Ieri si è tenuto il Comitato centrale della Fiom, la categoria Cgil più esposta agli strali di Marchionne e dell'intero padronato che, come sempre, si aspetta dalla Fiat il là per ribaltare i rapporti di forza. Sogna la vendetta di classe ed è impegnato a costruirla, con l'aiuto del governo, dividendo i sindacati e arruolando i più disponibili con la complicità dell'opposizione parlamentare. La Cgil vive la Fiom come una risorsa o come un problema? Il rapporto tra Corso d'Italia e i suoi metalmeccanici è sempre stato vivace e talvolta si ha l'impressione, dall'esterno, che ci sia qualcuno alla ricerca del regolamento dei conti. Il fatto che intorno alla generosa lotta della Fiom in difesa del contratto nazionale e dei diritti individuali e collettivi sia cresciuta la solidarietà di chi, nel movimento degli studenti, dei precari, nell'associazionismo legato alla tutela del territorio e dei beni comuni, si batte contro il modello sociale dominante, può addirittura produrre richiami all'ordine. Come se la Cgil fosse un partito terzinternazionalista e non una casa comune, libera, aperta ai nuovi fermenti sociali.

Oggi si riunisce il direttivo nazionale della Cgil, le diverse linee si confronteranno e, sperabilmente, troveranno un punto di unità. Che difficilmente segnerà una svolta definitiva in un senso o nell'altro. Certo non potrà essere contraddetto il principio di una ragionevole autonomia delle categorie rispetto alla confederazione, così come esiste l'autonomia reciproca tra le Rsu e l'organizzazione sindacale, come ieri ha ribadito Maurizio Landini in relazione alle polemiche esplose dopo le decisione dei delegati Bertone di votare sì a un referendum di cui pure non riconoscono la legittimità. E al tempo stesso, di chiedere alla Fiom di non cambiare il suo orientamento e dunque di non votare il testo-truffa imposto da Marchionne. Questa dicotomia si spiega - oltre che con l'autonomia delle Rsu - con il fatto che la vittoria del no avrebbe consentito alla Fiat di riconsegnare l'azienda al procedimento fallimentare.

Dentro la Cgil non è in atto un conflitto tra due monoliti ma un confronto aperto, con posizioni articolate delle varie categorie dell'industria, dei servizi, della conoscenza e dei pensionati e delle camere del lavoro. Esistono poi una maggioranza che fa capo alla segreteria nazionale e una minoranza congressuale, «la Cgil che vogliamo», che è maggioranza tra i metalmeccanici, dove del resto esiste un'articolazione uguale e contraria.
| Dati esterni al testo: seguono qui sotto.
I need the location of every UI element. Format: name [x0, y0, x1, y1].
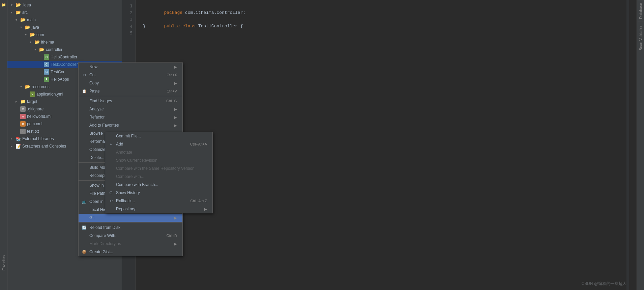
arrow-com [25, 33, 29, 37]
label-helloworld-iml: helloworld.iml [27, 114, 52, 119]
label-helloappli: HelloAppli [51, 77, 69, 82]
folder-icon-idea: 📂 [16, 2, 21, 8]
analyze-arrow: ▶ [174, 107, 177, 111]
favorites-strip: Favorites [0, 236, 7, 290]
submenu-item-compare-with-disabled[interactable]: Compare with... [105, 173, 212, 181]
delete-icon [81, 155, 87, 161]
menu-item-refactor[interactable]: Refactor ▶ [79, 113, 182, 121]
menu-item-analyze[interactable]: Analyze ▶ [79, 105, 182, 113]
paste-shortcut: Ctrl+V [167, 89, 177, 93]
app-icon-hello: A [44, 77, 49, 82]
submenu-label-add: Add [116, 142, 190, 147]
submenu-item-show-history[interactable]: ⏱ Show History [105, 189, 212, 197]
menu-label-compare-with: Compare With... [89, 233, 158, 238]
show-explorer-icon [81, 182, 87, 188]
code-area[interactable]: package com.itheima.controller; public c… [139, 0, 637, 39]
tree-item-java[interactable]: 📂 java [7, 24, 122, 31]
show-revision-icon [108, 157, 114, 163]
tree-item-controller[interactable]: 📂 controller [7, 46, 122, 53]
line-num-1: 1 [122, 3, 135, 9]
submenu-label-compare-with-disabled: Compare with... [116, 174, 207, 179]
menu-item-mark-directory[interactable]: Mark Directory as ▶ [79, 240, 182, 248]
tree-item-main[interactable]: 📂 main [7, 16, 122, 24]
menu-item-cut[interactable]: ✂ Cut Ctrl+X [79, 71, 182, 79]
add-favorites-icon [81, 122, 87, 128]
tree-item-itheima[interactable]: 📂 itheima [7, 38, 122, 46]
favorites-label: Favorites [2, 255, 6, 270]
menu-item-add-to-favorites[interactable]: Add to Favorites ▶ [79, 121, 182, 129]
arrow-src [11, 10, 15, 15]
tree-item-idea[interactable]: 📂 .idea [7, 1, 122, 9]
label-test-txt: test.txt [27, 129, 39, 134]
rollback-icon: ↩ [108, 198, 114, 204]
browse-type-icon [81, 130, 87, 136]
menu-label-create-gist: Create Gist... [89, 249, 177, 254]
menu-item-git[interactable]: Git ▶ [79, 214, 182, 222]
menu-item-new[interactable]: New ▶ [79, 63, 182, 71]
arrow-controller [34, 48, 38, 52]
tree-item-src[interactable]: 📂 src [7, 9, 122, 16]
submenu-label-commit-file: Commit File... [116, 134, 207, 138]
submenu-item-compare-branch[interactable]: Compare with Branch... [105, 181, 212, 189]
lib-icon: 📚 [16, 136, 21, 141]
line-num-5: 5 [122, 30, 135, 36]
folder-icon-itheima: 📂 [34, 39, 40, 45]
line-num-4: 4 [122, 23, 135, 30]
menu-label-add-to-favorites: Add to Favorites [89, 123, 172, 128]
compare-same-icon [108, 165, 114, 172]
label-itheima: itheima [41, 40, 54, 45]
submenu-item-add[interactable]: + Add Ctrl+Alt+A [105, 140, 212, 148]
label-scratches-consoles: Scratches and Consoles [22, 144, 66, 149]
optimize-icon [81, 147, 87, 153]
label-main: main [27, 18, 36, 22]
annotate-icon [108, 149, 114, 155]
menu-item-find-usages[interactable]: Find Usages Ctrl+G [79, 97, 182, 105]
tree-item-hello-controller[interactable]: C HelloController [7, 53, 122, 61]
paste-icon: 📋 [81, 88, 87, 94]
right-panel: Database Bean Validation [637, 0, 644, 290]
show-history-icon: ⏱ [108, 190, 114, 196]
arrow-main [16, 18, 20, 22]
submenu-item-compare-same-repo[interactable]: Compare with the Same Repository Version [105, 164, 212, 173]
submenu-item-show-current-revision[interactable]: Show Current Revision [105, 156, 212, 164]
menu-item-reload-disk[interactable]: 🔄 Reload from Disk [79, 223, 182, 232]
menu-item-create-gist[interactable]: 📦 Create Gist... [79, 248, 182, 256]
right-panel-bean-validation[interactable]: Bean Validation [638, 22, 644, 53]
project-icon[interactable]: 📁 [0, 1, 7, 8]
right-panel-database[interactable]: Database [638, 0, 644, 22]
class-icon-test1: C [44, 62, 49, 67]
arrow-java [20, 25, 24, 29]
menu-label-analyze: Analyze [89, 107, 172, 111]
submenu-label-show-current-revision: Show Current Revision [116, 158, 207, 163]
folder-icon-main: 📂 [20, 17, 26, 23]
menu-item-paste[interactable]: 📋 Paste Ctrl+V [79, 87, 182, 95]
submenu-item-annotate[interactable]: Annotate [105, 148, 212, 156]
code-line-5 [143, 30, 633, 36]
submenu-item-rollback[interactable]: ↩ Rollback... Ctrl+Alt+Z [105, 197, 212, 205]
tree-item-com[interactable]: 📂 com [7, 31, 122, 38]
menu-item-compare-with[interactable]: Compare With... Ctrl+D [79, 232, 182, 240]
rollback-shortcut: Ctrl+Alt+Z [190, 199, 207, 203]
vertical-scrollbar[interactable] [626, 0, 629, 290]
separator-4 [79, 222, 182, 223]
folder-icon-com: 📂 [30, 32, 35, 37]
code-line-1: package com.itheima.controller; [143, 3, 633, 9]
git-arrow: ▶ [174, 216, 177, 220]
arrow-idea [11, 3, 15, 7]
submenu-item-repository[interactable]: Repository ▶ [105, 205, 212, 213]
folder-icon-controller: 📂 [39, 47, 45, 52]
folder-icon-resources: 📂 [25, 84, 30, 89]
menu-item-copy[interactable]: Copy ▶ [79, 79, 182, 87]
xml-icon-pom: X [20, 121, 26, 127]
submenu-label-show-history: Show History [116, 190, 207, 195]
menu-label-mark-directory: Mark Directory as [89, 241, 172, 246]
submenu-item-commit-file[interactable]: Commit File... [105, 132, 212, 140]
analyze-icon [81, 106, 87, 112]
refactor-arrow: ▶ [174, 115, 177, 119]
watermark: CSDN @编程的一拳超人 [581, 281, 626, 287]
label-external-libraries: External Libraries [22, 136, 54, 141]
reload-icon: 🔄 [81, 225, 87, 231]
new-arrow: ▶ [174, 65, 177, 69]
label-target: target [27, 99, 37, 104]
git-icon [81, 215, 87, 221]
È una forma di democrazia, normale e feconda, nel maggiore dei sindacati italiani, sostenuto da quasi sei milioni di iscritti e capace di mobilitare la maggioranza dei lavoratori. Un valore da proteggere, e di cui andare fieri. Chiedere alla Fiom firme tecniche in calce a (non)accordi truffa, oppure al contrario di sanzionare le Rsu che sono state spinte dalla loro condizione a prendere una decisione diversa, è legittimo naturalmente, ma non fa fare passi avanti sul terreno della democrazia. Piuttosto che di critiche, il gruppo dirigente della Fiom avrebbe bisogno di solidarietà - quella dei lavoratori, degli studenti e dei precari ce l'ha già: la battaglia in difesa dei diritti, dei contratti e della democrazia meriterebbe di diventare una battaglia generale.

La discussione che si apre oggi nel gruppo dirigente della Cgil è incoraggiata dall'esito positivo dello sciopero. È un confronto a cui in molti dovrebbero prestare attenzione.